(Records shown)
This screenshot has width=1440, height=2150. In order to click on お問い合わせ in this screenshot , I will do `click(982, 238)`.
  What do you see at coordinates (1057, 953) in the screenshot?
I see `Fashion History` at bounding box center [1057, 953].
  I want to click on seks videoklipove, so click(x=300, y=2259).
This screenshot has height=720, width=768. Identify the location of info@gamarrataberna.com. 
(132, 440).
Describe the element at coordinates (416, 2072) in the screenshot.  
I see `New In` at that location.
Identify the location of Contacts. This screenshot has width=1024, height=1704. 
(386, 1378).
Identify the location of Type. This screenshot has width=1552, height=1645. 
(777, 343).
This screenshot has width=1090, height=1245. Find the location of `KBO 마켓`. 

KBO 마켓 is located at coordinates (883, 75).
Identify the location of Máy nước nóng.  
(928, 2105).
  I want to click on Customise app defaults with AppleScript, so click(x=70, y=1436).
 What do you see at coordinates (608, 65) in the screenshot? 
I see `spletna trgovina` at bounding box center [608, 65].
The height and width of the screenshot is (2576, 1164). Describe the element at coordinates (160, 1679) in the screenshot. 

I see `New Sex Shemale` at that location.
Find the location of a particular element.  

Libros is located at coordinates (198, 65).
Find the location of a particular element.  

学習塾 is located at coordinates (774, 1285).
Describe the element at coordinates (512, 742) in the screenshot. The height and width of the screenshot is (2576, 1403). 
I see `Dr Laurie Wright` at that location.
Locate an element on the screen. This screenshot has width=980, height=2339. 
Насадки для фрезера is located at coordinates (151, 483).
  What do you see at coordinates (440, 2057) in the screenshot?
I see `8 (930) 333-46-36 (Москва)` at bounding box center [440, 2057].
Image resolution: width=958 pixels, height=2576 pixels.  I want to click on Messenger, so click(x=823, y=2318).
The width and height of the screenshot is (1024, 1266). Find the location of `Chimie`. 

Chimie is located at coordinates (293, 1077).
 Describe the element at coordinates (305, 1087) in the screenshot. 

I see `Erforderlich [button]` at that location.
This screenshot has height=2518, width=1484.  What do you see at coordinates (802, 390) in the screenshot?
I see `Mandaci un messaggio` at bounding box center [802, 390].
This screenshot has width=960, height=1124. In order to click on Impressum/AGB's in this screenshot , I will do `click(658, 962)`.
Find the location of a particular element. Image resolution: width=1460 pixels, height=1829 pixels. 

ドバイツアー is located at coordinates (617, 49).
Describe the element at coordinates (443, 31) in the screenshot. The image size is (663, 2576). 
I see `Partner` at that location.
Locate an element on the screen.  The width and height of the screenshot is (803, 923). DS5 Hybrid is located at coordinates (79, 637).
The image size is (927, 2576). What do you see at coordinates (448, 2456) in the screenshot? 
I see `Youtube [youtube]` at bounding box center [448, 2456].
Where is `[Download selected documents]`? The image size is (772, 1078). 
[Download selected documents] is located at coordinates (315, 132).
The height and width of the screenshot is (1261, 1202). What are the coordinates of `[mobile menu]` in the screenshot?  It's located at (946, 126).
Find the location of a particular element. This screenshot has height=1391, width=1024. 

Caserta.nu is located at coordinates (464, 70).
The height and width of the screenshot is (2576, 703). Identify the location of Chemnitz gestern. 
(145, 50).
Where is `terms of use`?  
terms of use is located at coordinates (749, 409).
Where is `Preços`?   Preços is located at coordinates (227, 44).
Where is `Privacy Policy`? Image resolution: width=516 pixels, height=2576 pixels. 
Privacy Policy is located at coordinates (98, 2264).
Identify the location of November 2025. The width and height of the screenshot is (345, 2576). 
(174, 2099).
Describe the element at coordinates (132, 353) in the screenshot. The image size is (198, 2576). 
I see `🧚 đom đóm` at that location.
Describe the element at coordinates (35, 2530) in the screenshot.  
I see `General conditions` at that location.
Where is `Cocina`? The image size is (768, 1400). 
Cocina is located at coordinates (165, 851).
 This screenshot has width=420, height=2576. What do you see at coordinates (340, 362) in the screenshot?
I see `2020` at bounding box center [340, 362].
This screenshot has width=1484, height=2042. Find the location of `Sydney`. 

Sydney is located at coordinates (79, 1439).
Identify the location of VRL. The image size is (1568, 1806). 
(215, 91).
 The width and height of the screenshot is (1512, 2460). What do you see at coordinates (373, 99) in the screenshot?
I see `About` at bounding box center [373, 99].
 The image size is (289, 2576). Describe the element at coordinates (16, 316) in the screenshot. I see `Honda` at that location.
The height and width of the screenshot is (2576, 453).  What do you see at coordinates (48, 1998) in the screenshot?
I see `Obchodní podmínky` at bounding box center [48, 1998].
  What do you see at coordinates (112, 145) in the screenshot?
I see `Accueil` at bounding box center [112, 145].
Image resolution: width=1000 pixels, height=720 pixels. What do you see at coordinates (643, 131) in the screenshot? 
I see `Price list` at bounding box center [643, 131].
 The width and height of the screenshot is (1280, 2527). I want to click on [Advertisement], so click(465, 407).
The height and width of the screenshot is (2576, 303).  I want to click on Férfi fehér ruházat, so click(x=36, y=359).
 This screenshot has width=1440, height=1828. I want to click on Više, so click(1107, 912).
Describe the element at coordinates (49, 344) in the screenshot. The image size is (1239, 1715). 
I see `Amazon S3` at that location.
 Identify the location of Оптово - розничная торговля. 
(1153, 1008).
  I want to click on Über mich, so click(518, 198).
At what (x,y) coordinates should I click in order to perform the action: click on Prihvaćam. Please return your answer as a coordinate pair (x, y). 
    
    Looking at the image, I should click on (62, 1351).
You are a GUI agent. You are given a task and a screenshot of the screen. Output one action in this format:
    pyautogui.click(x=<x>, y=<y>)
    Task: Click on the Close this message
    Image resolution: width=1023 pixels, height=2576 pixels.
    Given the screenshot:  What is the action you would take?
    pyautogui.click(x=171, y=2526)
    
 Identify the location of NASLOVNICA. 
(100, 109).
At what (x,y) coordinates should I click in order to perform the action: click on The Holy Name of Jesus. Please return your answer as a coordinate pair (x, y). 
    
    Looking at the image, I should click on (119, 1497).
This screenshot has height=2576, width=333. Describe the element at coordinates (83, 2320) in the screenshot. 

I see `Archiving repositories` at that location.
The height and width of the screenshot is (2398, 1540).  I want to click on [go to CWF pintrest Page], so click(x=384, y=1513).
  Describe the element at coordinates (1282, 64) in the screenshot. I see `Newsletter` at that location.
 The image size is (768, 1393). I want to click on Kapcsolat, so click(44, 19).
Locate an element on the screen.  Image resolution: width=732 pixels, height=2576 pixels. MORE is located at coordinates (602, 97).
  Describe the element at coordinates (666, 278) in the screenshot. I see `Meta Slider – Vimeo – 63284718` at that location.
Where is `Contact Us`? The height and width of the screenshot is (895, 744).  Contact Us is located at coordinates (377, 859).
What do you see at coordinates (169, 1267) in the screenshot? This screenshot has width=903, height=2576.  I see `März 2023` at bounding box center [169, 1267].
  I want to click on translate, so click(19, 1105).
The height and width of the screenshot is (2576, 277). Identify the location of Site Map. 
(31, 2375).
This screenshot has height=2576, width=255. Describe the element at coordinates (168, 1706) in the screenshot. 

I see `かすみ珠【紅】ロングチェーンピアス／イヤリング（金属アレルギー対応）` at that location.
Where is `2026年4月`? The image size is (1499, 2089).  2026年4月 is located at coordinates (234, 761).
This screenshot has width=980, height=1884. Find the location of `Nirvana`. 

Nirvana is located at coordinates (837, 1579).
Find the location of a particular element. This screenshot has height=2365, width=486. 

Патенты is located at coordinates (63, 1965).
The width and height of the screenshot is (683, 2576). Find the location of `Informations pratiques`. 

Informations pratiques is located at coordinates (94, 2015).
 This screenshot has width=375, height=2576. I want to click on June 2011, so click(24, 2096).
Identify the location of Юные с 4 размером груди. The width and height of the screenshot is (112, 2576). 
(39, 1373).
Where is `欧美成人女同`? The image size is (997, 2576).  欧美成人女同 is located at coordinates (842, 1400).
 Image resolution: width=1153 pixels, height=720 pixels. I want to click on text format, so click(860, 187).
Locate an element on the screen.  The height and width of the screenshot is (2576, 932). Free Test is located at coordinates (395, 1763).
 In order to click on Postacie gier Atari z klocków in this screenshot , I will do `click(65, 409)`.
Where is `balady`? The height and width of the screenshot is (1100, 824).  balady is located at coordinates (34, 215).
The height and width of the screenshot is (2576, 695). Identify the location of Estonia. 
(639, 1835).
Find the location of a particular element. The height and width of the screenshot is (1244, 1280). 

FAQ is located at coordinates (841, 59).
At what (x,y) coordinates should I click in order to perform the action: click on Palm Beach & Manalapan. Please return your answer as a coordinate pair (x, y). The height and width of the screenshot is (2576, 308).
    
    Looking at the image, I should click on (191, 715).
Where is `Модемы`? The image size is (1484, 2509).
(End Records shown)
> What you should do
Return exactly the lines of the data, and only those, from the line with "In order to click on Postacie" through the last line, inclusive.

> Written solution
 In order to click on Postacie gier Atari z klocków in this screenshot , I will do `click(65, 409)`.
Where is `balady`? The height and width of the screenshot is (1100, 824).  balady is located at coordinates (34, 215).
The height and width of the screenshot is (2576, 695). Identify the location of Estonia. 
(639, 1835).
Find the location of a particular element. The height and width of the screenshot is (1244, 1280). 

FAQ is located at coordinates (841, 59).
At what (x,y) coordinates should I click in order to perform the action: click on Palm Beach & Manalapan. Please return your answer as a coordinate pair (x, y). The height and width of the screenshot is (2576, 308).
    
    Looking at the image, I should click on (191, 715).
Where is `Модемы`? The image size is (1484, 2509).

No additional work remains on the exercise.